For more on the cash-out and recontribution strategy, please refer to my Media Release No 13 April 2008 ‘Death and Taxes are Alive and Well’ here. I will be happy to discuss this with you at any time.
If your financial adviser cannot clearly demonstrate in real dollar terms how much better off you are by following their strategy, then you should disengage the relationship. I would always pay $1,000 to someone who can make me $5,000 better off.
I will leave the last word to my client, Sam: “I sleep at night because I don’t have to worry that I’ve missed an opportunity. I am well informed, but I don’t know what I don’t know.
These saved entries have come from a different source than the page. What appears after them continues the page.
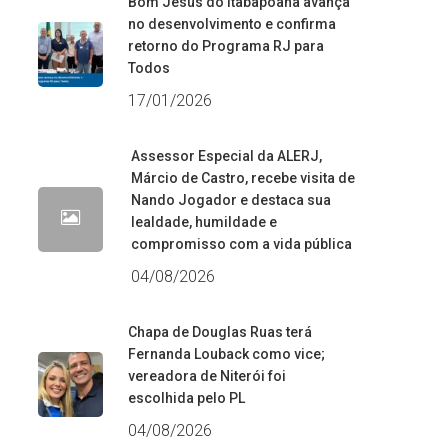
Bom Jesus do Itabapoana avança
no desenvolvimento e confirma
retorno do Programa RJ para
Todos
17/01/2026
Assessor Especial da ALERJ,
Márcio de Castro, recebe visita de
Nando Jogador e destaca sua
lealdade, humildade e
compromisso com a vida pública
04/08/2026
Chapa de Douglas Ruas terá
Fernanda Louback como vice;
vereadora de Niterói foi
escolhida pelo PL
04/08/2026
That’s why I have a financial planner.”
Thanks Sam, it is an honour and a privilege to be able to advise you and all of our clients.
Scamwatch
I am pleased to see that the amount of money lost to scammers slightly reduced in 2025. People are becoming ‘savvier’.
Something which did make me rather sad however, was the receipt of an email in early February from one of the big banks, reminding us that it is embarrassment which often prevents victims from speaking up about being scammed.
Please do not be embarrassed when talking with your Marinis team – we are here for you (and you will not be the first client we have helped in this situation). As always, your discussions with us will remain confidential.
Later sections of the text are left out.